# Dataset extract:
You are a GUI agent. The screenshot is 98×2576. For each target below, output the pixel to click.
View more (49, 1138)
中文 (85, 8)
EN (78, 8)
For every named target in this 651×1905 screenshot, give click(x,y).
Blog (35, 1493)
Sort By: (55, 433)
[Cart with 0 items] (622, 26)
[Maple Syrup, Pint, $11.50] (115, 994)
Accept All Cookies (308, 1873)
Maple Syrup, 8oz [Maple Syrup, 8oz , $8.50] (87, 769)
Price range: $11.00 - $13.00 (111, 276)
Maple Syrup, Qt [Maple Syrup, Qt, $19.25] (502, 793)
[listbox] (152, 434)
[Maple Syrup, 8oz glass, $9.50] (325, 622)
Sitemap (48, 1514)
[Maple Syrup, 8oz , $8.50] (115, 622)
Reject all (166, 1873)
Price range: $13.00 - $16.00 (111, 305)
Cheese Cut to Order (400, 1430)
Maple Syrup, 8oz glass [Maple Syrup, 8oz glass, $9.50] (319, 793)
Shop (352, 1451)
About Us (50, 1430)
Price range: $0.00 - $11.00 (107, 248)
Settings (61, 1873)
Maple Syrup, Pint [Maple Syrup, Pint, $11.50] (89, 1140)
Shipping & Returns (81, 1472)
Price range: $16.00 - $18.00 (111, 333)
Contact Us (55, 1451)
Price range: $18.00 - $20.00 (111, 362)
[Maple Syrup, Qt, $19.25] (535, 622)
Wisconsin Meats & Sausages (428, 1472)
* * *
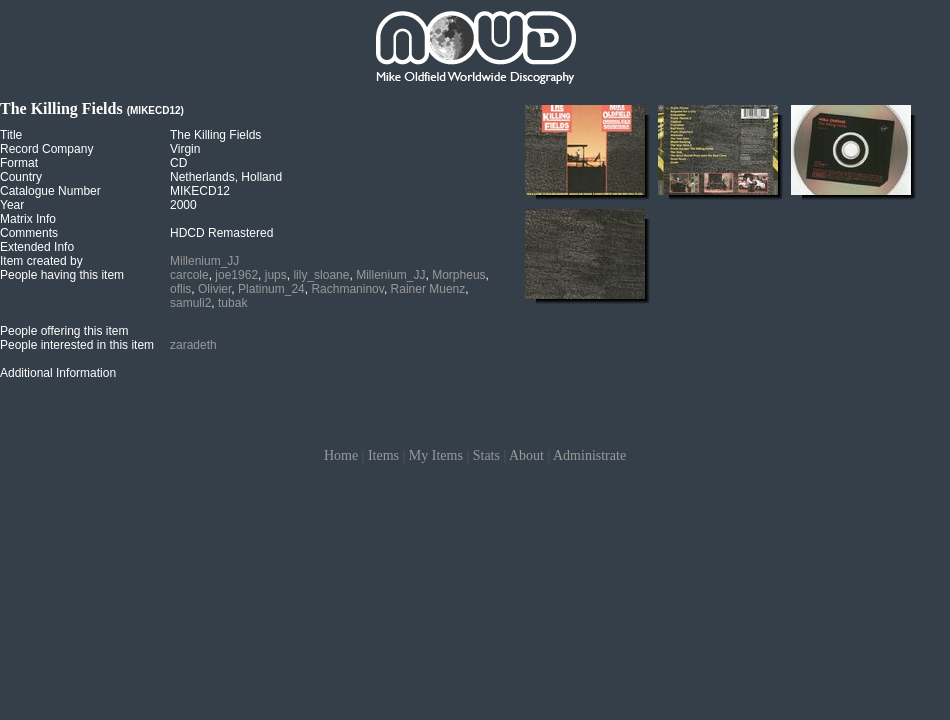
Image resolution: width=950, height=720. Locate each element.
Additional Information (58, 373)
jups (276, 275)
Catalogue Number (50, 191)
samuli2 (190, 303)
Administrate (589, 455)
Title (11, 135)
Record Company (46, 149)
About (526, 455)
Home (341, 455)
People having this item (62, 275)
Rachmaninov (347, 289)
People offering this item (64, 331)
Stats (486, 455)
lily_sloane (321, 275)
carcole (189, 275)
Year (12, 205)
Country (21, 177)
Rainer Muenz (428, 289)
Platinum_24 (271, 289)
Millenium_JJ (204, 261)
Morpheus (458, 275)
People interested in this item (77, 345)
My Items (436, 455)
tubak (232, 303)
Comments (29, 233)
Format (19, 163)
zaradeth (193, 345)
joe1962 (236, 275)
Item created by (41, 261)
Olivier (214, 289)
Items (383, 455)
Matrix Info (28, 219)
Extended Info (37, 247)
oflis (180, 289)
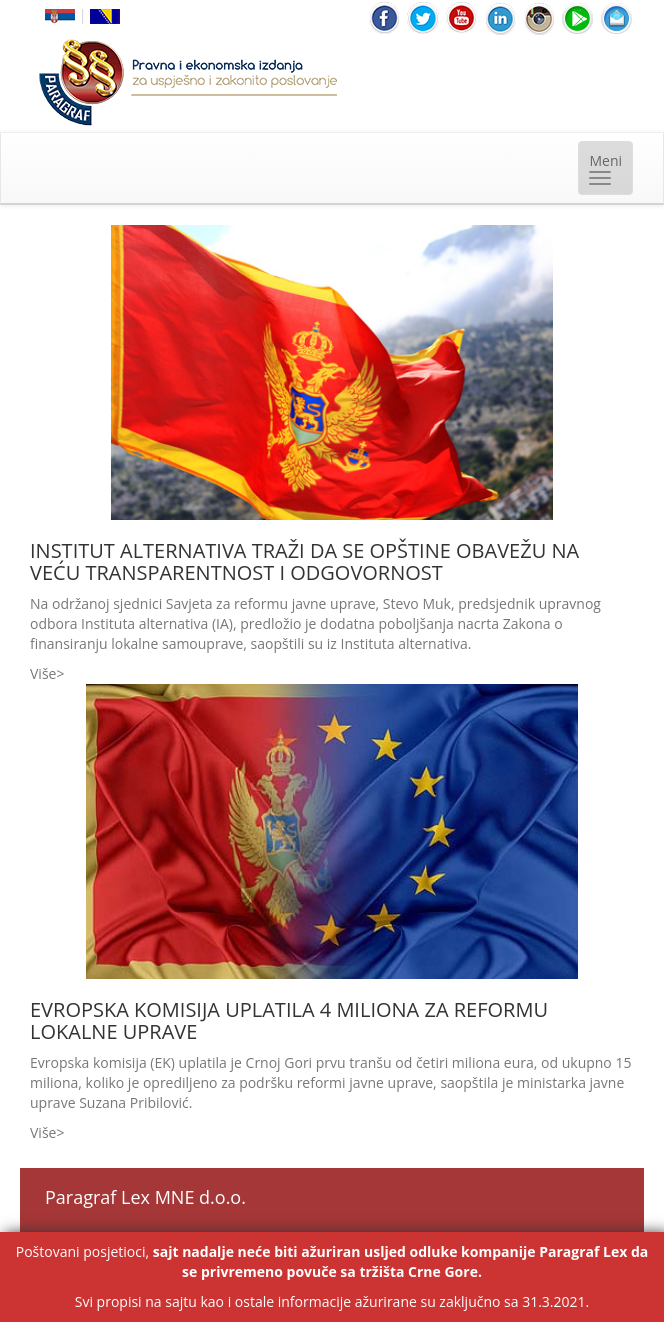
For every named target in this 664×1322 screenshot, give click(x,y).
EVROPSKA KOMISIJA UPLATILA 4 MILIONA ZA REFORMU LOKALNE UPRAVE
--
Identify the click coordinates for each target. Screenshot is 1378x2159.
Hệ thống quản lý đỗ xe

# What the task asks:
In the entries above, find the line with "Contact Us (55, 1451)" and the line with "Wisconsin Meats & Sausages (428, 1472)", then restate word for word both of them and every line between, with nothing more.

# Written response:
Contact Us (55, 1451)
Price range: $18.00 - $20.00 (111, 362)
[Maple Syrup, Qt, $19.25] (535, 622)
Wisconsin Meats & Sausages (428, 1472)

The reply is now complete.